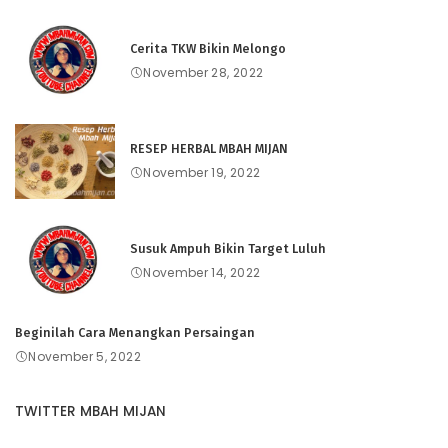
Cerita TKW Bikin Melongo
November 28, 2022
RESEP HERBAL MBAH MIJAN
November 19, 2022
Susuk Ampuh Bikin Target Luluh
November 14, 2022
Beginilah Cara Menangkan Persaingan
November 5, 2022
TWITTER MBAH MIJAN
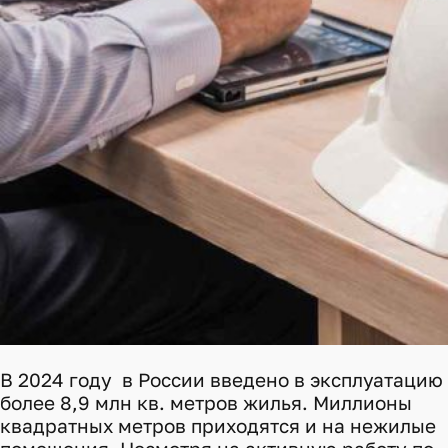
В 2024 году в России введено в эксплуатацию
более 8,9 млн кв. метров жилья. Миллионы
квадратных метров приходятся и на нежилые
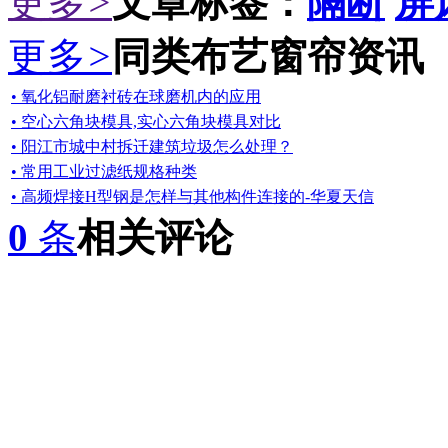
更多
>
文章标签：
隔断
屏
更多
>
同类布艺窗帘资讯
• 氧化铝耐磨衬砖在球磨机内的应用
• 空心六角块模具,实心六角块模具对比
• 阳江市城中村拆迁建筑垃圾怎么处理？
• 常用工业过滤纸规格种类
• 高频焊接H型钢是怎样与其他构件连接的-华夏天信
0
条
相关评论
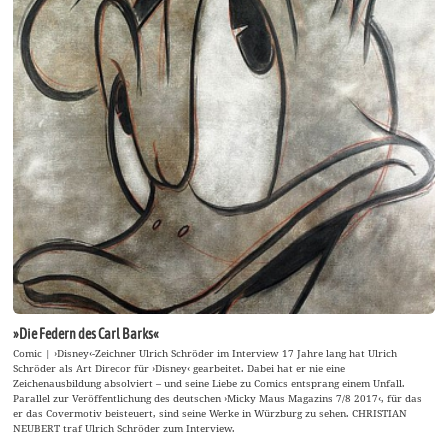
»Die Federn des Carl Barks«
Comic | ›Disney‹-Zeichner Ulrich Schröder im Interview 17 Jahre lang hat Ulrich
Schröder als Art Direcor für ›Disney‹ gearbeitet. Dabei hat er nie eine
Zeichenausbildung absolviert – und seine Liebe zu Comics entsprang einem Unfall.
Parallel zur Veröffentlichung des deutschen ›Micky Maus Magazins 7/8 2017‹, für das
er das Covermotiv beisteuert, sind seine Werke in Würzburg zu sehen. CHRISTIAN
NEUBERT traf Ulrich Schröder zum Interview.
- - -
→ Problem details
Search the data and copy each line containing "seine".

→ Answer to this problem
Zeichenausbildung absolviert – und seine Liebe zu Comics entsprang einem Unfall.
er das Covermotiv beisteuert, sind seine Werke in Würzburg zu sehen. CHRISTIAN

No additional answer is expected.